Introduction
As the world’s largest production and consumption hub for polypropylene, fluctuations in China’s PP market prices deeply impact the global plastics supply chain. Since 2026, driven by geopolitical conflicts, cost-push factors, and supply contractions, the price center for PP has shifted significantly upward. However, supply-demand contradictions and forward-looking pressures remain non-negligible. Based on the latest market data, this article provides a professional analysis for global industry practitioners.
Price Overview: High-Level Operation with Basis Hitting a Near Six-Year High
In 2026, the Chinese PP market demonstrated a pattern of opening high and fluctuating. As of June 5, spot quotes for raffia PP stood at approximately 9,800 RMB/ton in East China, 9,900 RMB/ton in South China, and 9,550 RMB/ton in North China. The active main PP futures contract closed at 8,683 RMB/ton (data as of June 4), pushing the basis past 1,000 RMB/ton to a near six-year high, highlighting a tug-of-war characterized by a “strong spot market vs. weak futures market.”
In terms of specific grades, raffia prices recently surpassed low-melt copolymer, with the price spread briefly reaching -200 RMB/ton, primarily driven by reduced raffia production scheduling and concentrated export orders.

Supply Side: Maintenance Wave Contracts Spot Supply, Operating Rates Drop to Historical Lows
Short-term supply tightness is the core driver of current high prices. In May, the domestic PP industry experienced its largest wave of turnarounds in recent years, pulling the industry-wide operating rate down to 62%–64%, a year-on-year drop of about 13 percentage points. Performance varied significantly across different production pathways:
| Production Pathway | Operating Rate | Underlying Cause |
| Coal-to-PP (CTP) | 90%–95% | Manageable and stable coal costs |
| Oil-to-PP | 59.42% | High crude prices leading to losses and load reductions |
| PDH-to-PP | 52.50% | Soaring propane prices resulting in deep financial losses |
Cumulative maintenance-induced volume losses from January to April reached 3.78 million tons, representing a sharp year-on-year surge of 62.35%. As of June 3, port inventories fell by 3.64% month-on-month, keeping the overall supply chain running on low inventory levels.
Cost Side: Coal Pathway Thrives While Oil and PDH Suffer Deep Losses
Geopolitical conflicts have driven up feedstock prices. From January to May 2026, the average cost for oil-to-PP stood at 8,634 RMB/ton, while PDH-to-PP costs soared to 9,679 RMB/ton, representing year-on-year increases of 11.8% and 18.9%, respectively. Thanks to stable domestic coal prices, coal-to-PP demonstrated a prominent cost advantage, making it the only pathway to maintain strong margins (with profits exceeding 1,000 RMB/ton). Conversely, oil-to-PP and PDH-to-PP suffered losses ranging from 500 to 1,500 RMB/ton, rendering cost support a rigid floor for PP prices.
Demand Side: Weak Domestic Demand Offset by Explosive Export Growth
Downstream operating rates remained generally sluggish, averaging just 47.7%, as high resin costs suppressed procurement appetites. However, exports emerged as the biggest highlight: PP export volume in April skyrocketed to 639,400 tons, a month-on-month jump of 57.7% and a year-on-year surge of 123.6%. China is shifting from a net importer to a net exporter; this massive release of export volume has effectively relieved domestic inventory pressures and supported high-level PP price operations.
Short-Term Outlook: Strong Reality Sustains, But Forward Pressures Accumulate
- Short-Term (June–July): As offline plants have not yet fully restarted and inventories remain low, spot availability will stay tight, keeping prices supported by both costs and supply. However, the gradual conclusion of spring maintenance and a marginal deceleration in export growth will cap further upside potential.
- Medium-to-Long Term (H2): The third quarter will witness a concentrated rollout of new capacities exceeding 3 million tons, making oversupply pressures unavoidable.

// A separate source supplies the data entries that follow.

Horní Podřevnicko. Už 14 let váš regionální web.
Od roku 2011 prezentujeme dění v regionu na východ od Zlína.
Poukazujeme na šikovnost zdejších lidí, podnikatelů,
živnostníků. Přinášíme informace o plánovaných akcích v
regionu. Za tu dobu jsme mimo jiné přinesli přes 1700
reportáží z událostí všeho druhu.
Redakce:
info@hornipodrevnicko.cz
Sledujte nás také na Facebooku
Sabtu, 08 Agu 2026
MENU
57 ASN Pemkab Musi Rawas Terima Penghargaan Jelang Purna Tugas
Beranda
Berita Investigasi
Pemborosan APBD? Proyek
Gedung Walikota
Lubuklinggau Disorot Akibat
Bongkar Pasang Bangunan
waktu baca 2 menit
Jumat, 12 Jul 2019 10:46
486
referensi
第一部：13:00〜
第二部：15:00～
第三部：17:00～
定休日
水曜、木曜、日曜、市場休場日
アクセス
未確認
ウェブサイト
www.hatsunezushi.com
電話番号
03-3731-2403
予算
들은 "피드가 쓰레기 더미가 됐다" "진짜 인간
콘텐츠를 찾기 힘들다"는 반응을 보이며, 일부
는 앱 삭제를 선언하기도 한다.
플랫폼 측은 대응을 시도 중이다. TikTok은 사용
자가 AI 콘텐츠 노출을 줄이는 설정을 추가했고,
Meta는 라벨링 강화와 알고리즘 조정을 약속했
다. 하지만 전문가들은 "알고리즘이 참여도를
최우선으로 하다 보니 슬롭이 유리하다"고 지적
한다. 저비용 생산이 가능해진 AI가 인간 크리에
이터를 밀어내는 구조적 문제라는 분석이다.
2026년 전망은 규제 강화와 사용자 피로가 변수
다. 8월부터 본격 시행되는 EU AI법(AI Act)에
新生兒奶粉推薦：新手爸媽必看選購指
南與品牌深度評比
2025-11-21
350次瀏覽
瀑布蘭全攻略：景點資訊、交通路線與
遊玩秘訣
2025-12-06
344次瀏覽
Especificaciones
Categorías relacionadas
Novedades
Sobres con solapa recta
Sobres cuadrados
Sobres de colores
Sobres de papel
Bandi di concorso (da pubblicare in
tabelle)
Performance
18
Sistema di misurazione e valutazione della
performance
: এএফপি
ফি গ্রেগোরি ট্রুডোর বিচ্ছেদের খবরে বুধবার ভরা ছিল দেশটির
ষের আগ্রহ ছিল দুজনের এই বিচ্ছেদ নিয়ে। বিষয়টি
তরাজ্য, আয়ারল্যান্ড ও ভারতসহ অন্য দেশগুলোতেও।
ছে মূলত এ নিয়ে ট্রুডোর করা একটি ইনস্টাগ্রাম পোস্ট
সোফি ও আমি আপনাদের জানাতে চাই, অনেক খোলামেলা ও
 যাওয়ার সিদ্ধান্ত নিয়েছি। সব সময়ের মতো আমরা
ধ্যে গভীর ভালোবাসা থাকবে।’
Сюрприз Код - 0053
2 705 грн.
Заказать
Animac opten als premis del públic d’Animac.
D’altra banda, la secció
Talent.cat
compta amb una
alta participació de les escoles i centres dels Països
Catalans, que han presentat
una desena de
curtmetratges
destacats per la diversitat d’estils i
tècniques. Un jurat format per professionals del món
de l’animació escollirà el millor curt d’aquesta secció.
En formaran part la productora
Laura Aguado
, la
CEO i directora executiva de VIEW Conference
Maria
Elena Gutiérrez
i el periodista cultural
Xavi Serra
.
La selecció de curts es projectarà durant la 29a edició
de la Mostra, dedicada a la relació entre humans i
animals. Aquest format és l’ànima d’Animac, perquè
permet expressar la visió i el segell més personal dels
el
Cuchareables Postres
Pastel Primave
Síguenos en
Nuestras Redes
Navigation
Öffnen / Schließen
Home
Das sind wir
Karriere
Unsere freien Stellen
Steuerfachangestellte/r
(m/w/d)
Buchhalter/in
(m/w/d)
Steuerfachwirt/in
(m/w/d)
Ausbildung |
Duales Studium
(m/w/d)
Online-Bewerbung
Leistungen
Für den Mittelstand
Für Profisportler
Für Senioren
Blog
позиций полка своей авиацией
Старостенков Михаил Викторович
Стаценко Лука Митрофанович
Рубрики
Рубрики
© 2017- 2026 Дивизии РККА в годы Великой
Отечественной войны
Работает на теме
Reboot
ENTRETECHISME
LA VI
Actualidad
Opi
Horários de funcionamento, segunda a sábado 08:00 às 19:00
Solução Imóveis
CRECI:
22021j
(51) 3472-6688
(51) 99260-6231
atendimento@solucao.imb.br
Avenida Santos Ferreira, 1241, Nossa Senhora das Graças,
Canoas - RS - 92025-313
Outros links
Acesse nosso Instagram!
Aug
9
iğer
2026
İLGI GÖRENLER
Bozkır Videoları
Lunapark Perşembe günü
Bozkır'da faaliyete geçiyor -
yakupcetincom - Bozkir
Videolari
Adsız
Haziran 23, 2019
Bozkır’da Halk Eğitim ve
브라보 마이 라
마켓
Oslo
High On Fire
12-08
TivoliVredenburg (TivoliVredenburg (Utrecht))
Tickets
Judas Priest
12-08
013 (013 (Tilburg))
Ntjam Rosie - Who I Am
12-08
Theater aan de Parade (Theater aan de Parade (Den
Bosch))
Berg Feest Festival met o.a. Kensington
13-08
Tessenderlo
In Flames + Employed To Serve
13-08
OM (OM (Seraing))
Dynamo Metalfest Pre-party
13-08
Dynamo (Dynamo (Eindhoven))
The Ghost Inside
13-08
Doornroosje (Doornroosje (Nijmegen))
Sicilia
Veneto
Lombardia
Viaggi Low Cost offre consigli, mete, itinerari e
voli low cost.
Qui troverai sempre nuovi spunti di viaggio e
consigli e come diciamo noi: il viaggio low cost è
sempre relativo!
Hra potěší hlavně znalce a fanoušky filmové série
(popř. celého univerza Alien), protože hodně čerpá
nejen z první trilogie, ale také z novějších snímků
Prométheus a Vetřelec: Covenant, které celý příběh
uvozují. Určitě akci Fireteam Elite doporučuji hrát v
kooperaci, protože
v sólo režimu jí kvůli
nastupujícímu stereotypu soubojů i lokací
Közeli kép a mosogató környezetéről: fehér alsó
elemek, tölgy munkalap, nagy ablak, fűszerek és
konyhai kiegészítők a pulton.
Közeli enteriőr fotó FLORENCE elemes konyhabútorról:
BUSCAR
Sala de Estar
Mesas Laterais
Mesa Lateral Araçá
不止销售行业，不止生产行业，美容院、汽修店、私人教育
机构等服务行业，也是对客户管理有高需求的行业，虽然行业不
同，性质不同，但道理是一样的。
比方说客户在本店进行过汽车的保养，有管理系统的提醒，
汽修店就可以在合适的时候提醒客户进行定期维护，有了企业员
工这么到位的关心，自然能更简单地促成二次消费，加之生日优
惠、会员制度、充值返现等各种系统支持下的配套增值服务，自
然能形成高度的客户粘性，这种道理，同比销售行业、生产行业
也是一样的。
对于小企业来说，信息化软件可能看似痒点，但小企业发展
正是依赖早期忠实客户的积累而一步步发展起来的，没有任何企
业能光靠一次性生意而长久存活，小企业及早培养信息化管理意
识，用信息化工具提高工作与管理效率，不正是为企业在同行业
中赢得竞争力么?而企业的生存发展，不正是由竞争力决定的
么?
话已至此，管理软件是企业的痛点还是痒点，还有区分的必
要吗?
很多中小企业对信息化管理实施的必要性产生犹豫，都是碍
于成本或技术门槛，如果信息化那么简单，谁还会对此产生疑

If geopolitical tensions ease and feedstock supplies normalize, the price center faces a substantial downside correction risk.
Conclusion
The Chinese PP market currently resides in a critical transition phase of “strong reality vs. weak expectations.” While the spot market shows short-term strength, forward capacity expansions pose the primary downside risk. Global supply chain participants should closely monitor maintenance dynamics, the sustainability of export volumes, and the actual implementation schedule of new production capacities.